Flooding Loss and Groundwater Gain
The flooding expected as a result of El Nino threatens to cause both human and property losses. But such flooding also creates the opportunity to recharge the groundwater seriously depleted during California’s long-term drought.
According to the California Department of Water Resources (DWR), during an average year, California's 515 alluvial groundwater basins and sub-basins contribute approximately 38 percent toward the State's total water supply. During dry years, groundwater contributes up to 46 percent (or more) of the statewide annual supply, and serves as a critical buffer against the impacts of drought and climate change.
DWR further reports that due to excessive groundwater pumping sinking land - known as subsidence - is happening faster, putting infrastructure on the surface at growing risk.
Thus, the replenishment of groundwater throughout the state is crucial to California’s economic and environmental sustainability.
In an important new study, University of California scientists identified 3.6 million acres of California cropland suitable for replenishing the state’s groundwater reserves.
According to the study, using the existing irrigation network, it is possible to capture flood flows from California rivers onto suitable dormant or fallow agricultural fields, allowing the surplus water to infiltrate aquifers. During storms and flood-control releases, excess river water could be routed through irrigation canals onto farms, where the surplus would seep underground to replenish groundwater. This action could also mitigate downstream flood risks.
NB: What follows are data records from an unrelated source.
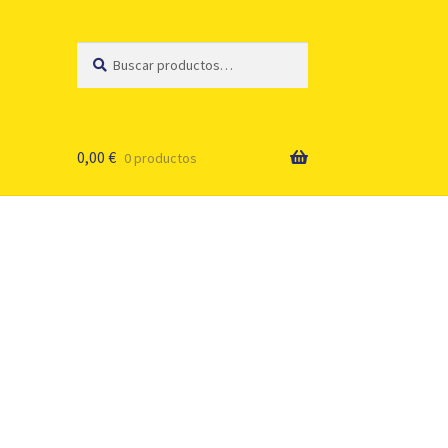
Buscar
Buscar
por:
0,00
€
0 productos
In line with the study, UC Davis has developed a Soil Agricultural Groundwater Banking Index based on five major factors deemed critical to successful agricultural groundwater banking: deep percolation, root zone residence time, topography, chemical limitations, and soil surface condition. Researchers are presently test-flooding a number of vineyards, almond orchards and other cropland looking at infiltration rates, plant physiology, groundwater quality and costs.
There have been no comparative studies on River Partners restoration sites, although similar replenishment results may be likely: restoring riparian areas to a naturally vegetated condition is, in general, an effective way to ensure maximum infiltration of precipitation, stormwater runoff and flood water into the soil and to aquifers and other groundwater resources. And unlike agricultural lands, there is no risk of the leaching of residual pesticides or fertilizer in the soil.
Of course, our restoration sites also contribute to ground water sustainability in another way: by retiring crop or orchard lands we are retiring agricultural irrigation on that property. For example, on the 2,100 acres of property River Partners owns in the San Joaquin Valley, we will retire 10,500 acre-feet of water per year. This is a net water savings of 3,421,435,500 gallons per year. We irrigate our own plantings only in the first three years and then they are on their own.
Following years of over pumping, achieving groundwater sustainability will take decades and can only be done through a collaborative approach by all agricultural, urban and environmental sectors. Through its restoration programs, River Partners is doing its part.